#### What to produce:
Read through the listing and copy every line that contains the word "Consultant".
>>>>
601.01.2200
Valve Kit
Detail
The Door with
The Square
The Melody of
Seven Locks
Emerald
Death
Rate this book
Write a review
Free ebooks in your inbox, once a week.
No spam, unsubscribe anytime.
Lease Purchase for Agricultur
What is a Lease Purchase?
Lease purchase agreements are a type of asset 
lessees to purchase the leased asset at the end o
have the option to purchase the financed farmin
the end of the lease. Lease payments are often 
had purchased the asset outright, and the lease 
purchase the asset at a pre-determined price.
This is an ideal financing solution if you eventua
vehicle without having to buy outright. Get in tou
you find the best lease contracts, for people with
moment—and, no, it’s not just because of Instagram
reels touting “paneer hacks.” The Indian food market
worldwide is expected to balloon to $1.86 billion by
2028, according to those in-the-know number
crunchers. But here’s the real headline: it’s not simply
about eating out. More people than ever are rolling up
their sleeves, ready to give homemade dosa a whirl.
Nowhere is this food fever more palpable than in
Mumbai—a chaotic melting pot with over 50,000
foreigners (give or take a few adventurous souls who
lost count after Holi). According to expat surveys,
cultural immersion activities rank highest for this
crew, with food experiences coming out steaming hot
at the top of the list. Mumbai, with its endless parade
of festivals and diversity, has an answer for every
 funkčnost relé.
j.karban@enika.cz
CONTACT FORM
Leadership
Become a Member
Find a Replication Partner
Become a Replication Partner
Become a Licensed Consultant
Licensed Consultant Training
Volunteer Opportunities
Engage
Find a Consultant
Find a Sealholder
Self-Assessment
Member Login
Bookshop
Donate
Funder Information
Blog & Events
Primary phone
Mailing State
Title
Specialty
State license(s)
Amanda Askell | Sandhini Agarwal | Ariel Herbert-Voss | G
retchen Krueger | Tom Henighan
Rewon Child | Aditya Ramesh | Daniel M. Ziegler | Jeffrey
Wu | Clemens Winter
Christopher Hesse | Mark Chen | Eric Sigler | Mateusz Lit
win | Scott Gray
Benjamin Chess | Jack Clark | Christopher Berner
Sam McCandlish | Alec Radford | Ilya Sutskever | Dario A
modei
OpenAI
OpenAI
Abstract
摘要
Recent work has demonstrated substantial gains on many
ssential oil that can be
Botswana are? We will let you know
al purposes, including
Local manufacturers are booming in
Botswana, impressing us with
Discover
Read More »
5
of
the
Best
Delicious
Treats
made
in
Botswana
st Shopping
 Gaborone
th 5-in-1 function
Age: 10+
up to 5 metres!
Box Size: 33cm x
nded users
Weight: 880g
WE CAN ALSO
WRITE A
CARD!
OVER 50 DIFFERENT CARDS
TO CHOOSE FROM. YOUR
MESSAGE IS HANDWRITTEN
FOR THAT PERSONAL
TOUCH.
<<<<
#### Answer box:
Become a Licensed Consultant
Licensed Consultant Training
Find a Consultant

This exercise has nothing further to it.